Three Books I Secretly Read

I blog only about books I adore. (I wrote about The Girl with the Dragon Tattoo, and Shatter Me, although they didn’t agree with me. But, I want to believe that I was not too harsh, because I asked my furry friends to give me a hand.) So, yes, I blog only about books I adore. I gush about them, abuse nice adjectives, shove the books under your nose, and almost arm-twist you into picking up the books.

Sometimes, I read brilliant books, and for reasons that I cannot fathom, I do not write about them. I read Norton Juster’s The Phantom Tollbooth, Eudora Welty’s The Optimist’s Daughter, and Jodi Picoult’s Harvesting the Heart last year. I highlighted myriad passages, I still quote them during discussions, and awarded many, many stars on Goodreads. However, I could not bring myself to gather, and pin down my thoughts. While the logic seems elusive, I thought I should not dish out that treatment to the wonderful books, which one of my friends recommended this month. I am going to try writing a couple of lines.

An Ember in the Ashes by Sabaa Tahir:
My blog on Shatter Me made my friend recommend An Ember in the Ashes. She said she loved it, because it let her escape into an another world. I couldn’t say anything better after I read the book. The plot is compelling, the characters are memorable, the story is beautiful, and the dialogues are soulful. There is a sequel, and I look forward to reading it. It is safe to say that if one misses Harry Potter books, Tahir’s can fill the gap. Also, I want to be brave enough, and confess that I found An Ember in the Ashes deeper than Harry Potter. Ouch, did I just say that?

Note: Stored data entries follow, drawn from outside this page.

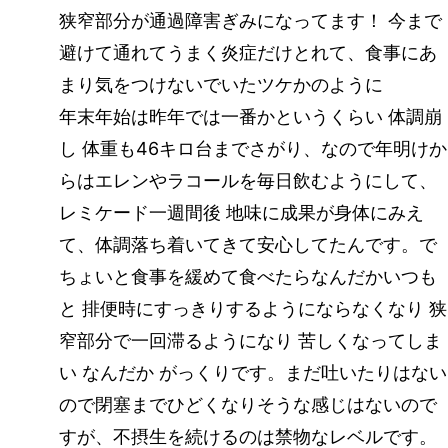
狭窄部分が通過障害ぎみになってます！ 今まで
避けて通れてうまく炎症だけとれて、食事にあ
まり気をつけないでいたツケかのように
年末年始は昨年では一番かというくらい 体調崩
し 体重も46キロ台までさがり、なので年明けか
らはエレンやラコールを毎日飲むようにして、
レミケード一週間後 地味に成果が身体にみえ
て、体調落ち着いてきて安心してたんです。で
ちょいと食事を緩めて食べたらなんだかいつも
と 排便時にすっきりするようにならなくなり 狭
窄部分で一回滞るようになり 苦しくなってしま
い なんだか がっくりです。まだ吐いたりはない
ので閉塞までひどくなりそうな感じはないので
すが、不摂生を続けるのは禁物なレベルです。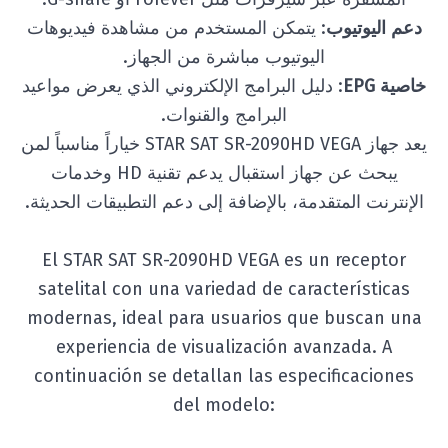
دعم اليوتيوب
: يتمكن المستخدم من مشاهدة فيديوهات
اليوتيوب مباشرة من الجهاز.
خاصية EPG
: دليل البرامج الإلكتروني الذي يعرض مواعيد
البرامج والقنوات.
يعد جهاز STAR SAT SR-2090HD VEGA خياراً مناسباً لمن
يبحث عن جهاز استقبال يدعم تقنية HD وخدمات
الإنترنت المتقدمة، بالإضافة إلى دعم التطبيقات الحديثة.
El STAR SAT SR-2090HD VEGA es un receptor
satelital con una variedad de características
modernas, ideal para usuarios que buscan una
experiencia de visualización avanzada. A
continuación se detallan las especificaciones
del modelo: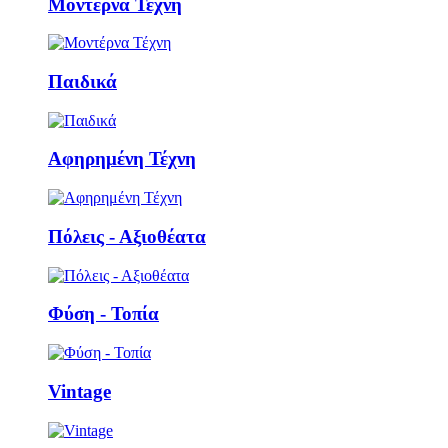
Μοντέρνα Τέχνη
Παιδικά
Αφηρημένη Τέχνη
Πόλεις - Αξιοθέατα
Φύση - Τοπία
Vintage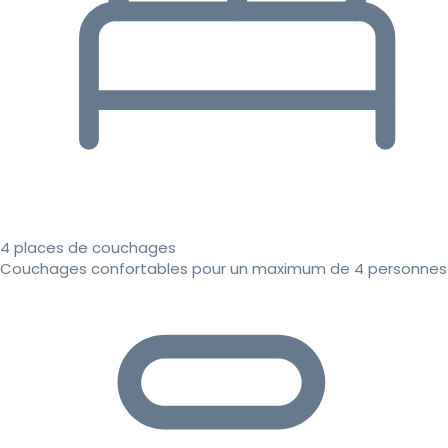
4 places de couchages
Couchages confortables pour un maximum de 4 personnes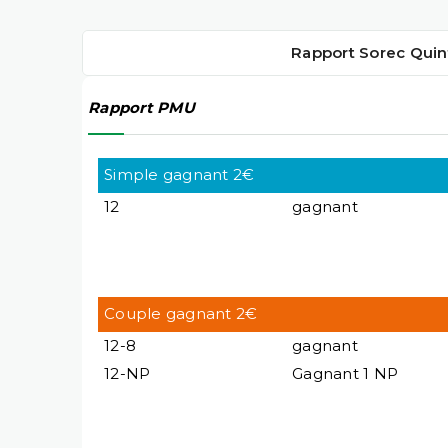
Rapport Sorec Quin
Rapport PMU
Simple gagnant 2€
12
gagnant
Couple gagnant 2€
12-8
gagnant
12-NP
Gagnant 1 NP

“You’ll never forget them, not even after years. But one day, you’ll go a whole minute without feeling the pain. Then an hour. A day. That’s all you can ask for, really.” His voice drops. “You’ll heal, I promise.”

“Fear can be good, Laia. It can keep you alive. But don’t let it control you. Don’t let it sow doubts within you. When the fear takes over, use the only thing more powerful, more indestructible to fight it: your spirit. Your heart.”

Everything I Never Told You by Celeste Ng:
As soon as I learn that one reads, one of the first questions I pose is, “Are you on Goodreads?” I draw immense pleasure from looking at the shelves, and adding a hundred more to my TBR. When I browsed this friend’s shelf, I found quite a few interesting books. I ordered Everything I Never Told You, Room, and To Sir, With Love without paying a second thought.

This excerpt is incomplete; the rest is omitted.